__Dataset extract__.
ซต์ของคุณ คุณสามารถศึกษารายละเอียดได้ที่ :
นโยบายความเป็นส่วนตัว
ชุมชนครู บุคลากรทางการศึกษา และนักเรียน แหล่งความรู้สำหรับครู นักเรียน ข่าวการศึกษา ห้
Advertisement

__About this task__. Could you write out the material above exactly as it appears?

__Written response__.
ซต์ของคุณ คุณสามารถศึกษารายละเอียดได้ที่ :
นโยบายความเป็นส่วนตัว
ชุมชนครู บุคลากรทางการศึกษา และนักเรียน แหล่งความรู้สำหรับครู นักเรียน ข่าวการศึกษา ห้
Advertisement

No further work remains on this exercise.